Using the Server

This page describes the XMDB server and its API.

The server allows you to expose your database to the network. For now, only the HTTP(S) protocol is supported, but a custom application layer protocol is planned to be implemented in the future.

The choice of HTTP as a primary network protocol might look weird, unconventional or unsafe, but there are some advantages of using it.

  1. Simplicity - implemnting a custom application layer network procotocol was never the focus of the project. HTTP is very simple to get started with.

  2. Frontend use - first-class support for querying the database straight from the browser is a big advantage, considering the media-first focus of the XMDB project. No proxies needed!

Deployment

System requirements

  • A POSIX-compatible operating system (only Linux tested)

  • OpenSSL – required as a transitive dependency from libweb, even when not using HTTPS

Running the server

After building the project, start the server with:

./build/src/Server/xmdb_server

The server listens for HTTP connections on its configured port.

Storage

Each persistent table is stored as a set of files in the working directory from which the server was launched:

  • `<hash>.sdb` - record data. Contains table records.

  • `<hash>.xdb` - B-Tree index. A page-based file that stores the primary-key index for the table.

  • `<table>-<column>.idb` - image data (one per image column). Stores image chunks.

<hash> is the hex-encoded SHA-256 digest of the table name.

All files are written relative to the current working directory. There is currently no configuration option to change the storage path, so make sure to always start the server from the same directory.

Backups

XMDB does not provide a built-in backup mechanism. Backups are fully the user’s responsibility. A few approaches to consider:

  • Filesystem snapshots - if the underlying filesystem supports snapshots (ZFS, Btrfs, LVM), take a snapshot of the directory that contains the .sdb, .xdb, and .idb files. This is the fastest and most consistent option.

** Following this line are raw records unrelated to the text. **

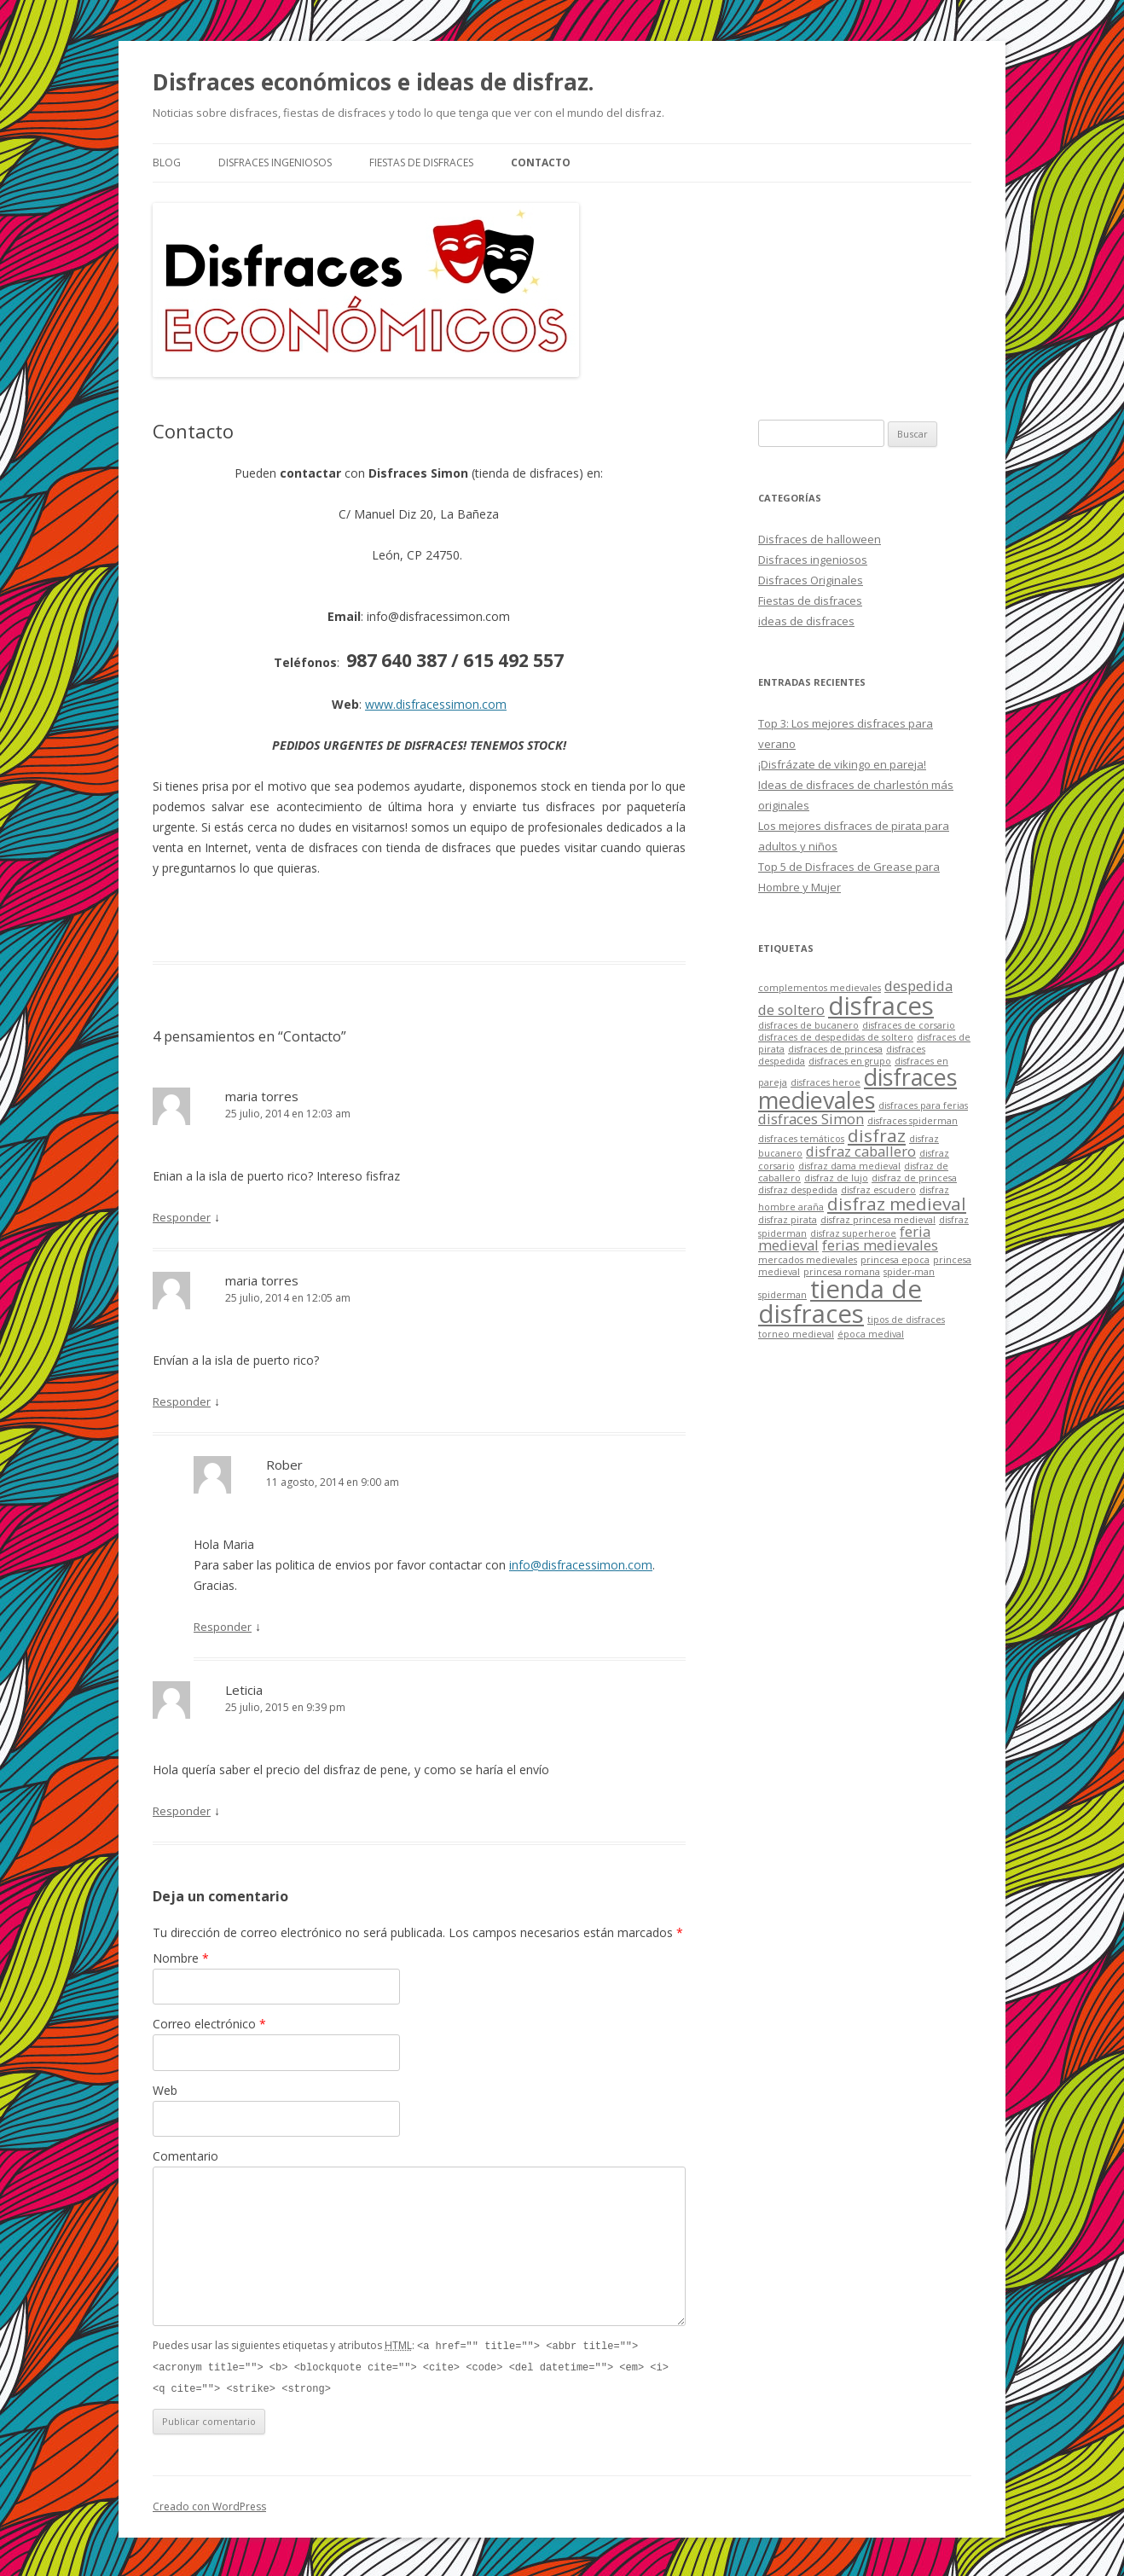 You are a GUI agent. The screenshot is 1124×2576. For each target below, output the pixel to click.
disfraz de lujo (836, 1178)
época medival (870, 1334)
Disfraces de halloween (819, 539)
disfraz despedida (797, 1190)
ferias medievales (880, 1245)
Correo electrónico (209, 2024)
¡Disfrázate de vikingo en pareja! (842, 764)
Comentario (185, 2156)
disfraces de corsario (908, 1025)
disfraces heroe (825, 1082)
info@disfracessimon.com (580, 1565)
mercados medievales (807, 1260)
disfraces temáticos (801, 1139)
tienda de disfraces (840, 1301)
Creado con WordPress (209, 2504)
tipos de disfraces (906, 1320)
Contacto (541, 162)
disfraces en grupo (849, 1061)
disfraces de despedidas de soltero (835, 1037)
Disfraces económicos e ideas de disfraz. (373, 82)
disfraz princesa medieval (878, 1220)
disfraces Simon (811, 1118)
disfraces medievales (857, 1088)
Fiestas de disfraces (421, 162)
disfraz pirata (787, 1220)
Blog (167, 162)
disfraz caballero (861, 1151)
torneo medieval (796, 1334)
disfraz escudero (878, 1190)
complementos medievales (819, 988)
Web (165, 2090)
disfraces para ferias (923, 1105)
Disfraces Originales (810, 580)
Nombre (181, 1958)
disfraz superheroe (853, 1233)
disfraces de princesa (835, 1049)
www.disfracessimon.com (436, 704)
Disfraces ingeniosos (275, 162)
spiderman (782, 1295)
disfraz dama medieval (849, 1166)
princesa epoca (895, 1260)
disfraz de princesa (914, 1178)
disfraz (877, 1135)
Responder (182, 1217)
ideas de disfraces (806, 621)
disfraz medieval (896, 1203)
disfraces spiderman (912, 1121)
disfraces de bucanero (808, 1025)
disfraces (881, 1006)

  • File copy - stop the server and copy all .sdb, .xdb, and .idb files to a backup location. Stopping the server first avoids copying partially-written files.

  • Periodic rsync - use rsync to mirror the storage directory to a remote host on a schedule. Combining this with a brief server stop ensures consistency; without stopping, you may capture an inconsistent state.

  • Block-level replication - replicate the entire block device or partition with tools like DRBD for real-time redundancy.

Regardless of the approach, verify your backups periodically by restoring them into a test environment.

Scaling

XMDB does not support horizontal scaling or replication. The only way to scale the server is vertically - by adding more CPU, memory, or faster storage to the machine it runs on.

If the application that talks to the database is bottlenecked by query latency, consider placing a caching layer (e.g. Redis or Memcached) between the application and the server to avoid repeated queries for the same data.

API

HTTP API

POST /connect

Authenticates a user against a database and returns a connection ID for use in subsequent requests.

Request body

Field

Type

Description

username

string

The username to authenticate as.

password_hash

string

SHA-256 digest of the user’s password, encoded as a hexadecimal string.

db_name

string

Name of the database to connect to.

Response

On success the response body is the connection ID as a plain integer (not JSON). Use this value in subsequent requests.

Errors

Status

Condition

400

Missing or malformed fields, invalid hex string, or incorrect password.

404

Database or user not found.

Example

{
  "username": "admin",
  "password_hash": "5e884898da28047151d0e56f8dc6292773603d0d6aabbdd62a11ef721d1542d8",
  "db_name": "mydb"
}

POST /run-query

Executes a SQL query on an existing connection and returns the results.

Request body

Field

Type

Description

connection_id

number

The connection ID obtained from /connect.

query

string

The SQL query to execute.

Response

The response is a JSON object. On success:

{
  "ok": true,
  "column_names": ["id", "name"],
  "column_types": ["INTEGER", "TEXT"],
  "rows": [
    {"id": 1, "name": "Alice"},
    {"id": 2, "name": "Bob"}
  ]
}

If the query succeeds but produces no result set (e.g. INSERT), the column_names, column_types, and rows fields are omitted.

On failure:

{
  "ok": false,
  "error_message": "description of the error"
}

Value encoding

Column type

JSON encoding

INTEGER

number

TEXT

string

BOOLEAN

true / false

IMAGE_CHUNK

Object with x, y, width, height (numbers) and data (hex string).

Errors

Status

Condition

400

Missing fields, non-integral connection ID, unknown connection, or query compilation/execution failure (returned inside JSON with "ok": false).

POST /get-db-objects

Returns the list of tables and their schemas for the database associated with the given connection.

Request body

Field

Type

Description

connection_id

number

The connection ID obtained from /connect.

Response

{
  "ok": true,
  "tables": [
    {
      "name": "users",
      "column_names": ["id", "name", "email"],
      "column_types": ["INTEGER", "TEXT", "TEXT"]
    }
  ]
}

Each entry in tables describes one table with its column names and types.

Errors

Status

Condition

400

Missing connection_id field or unknown connection.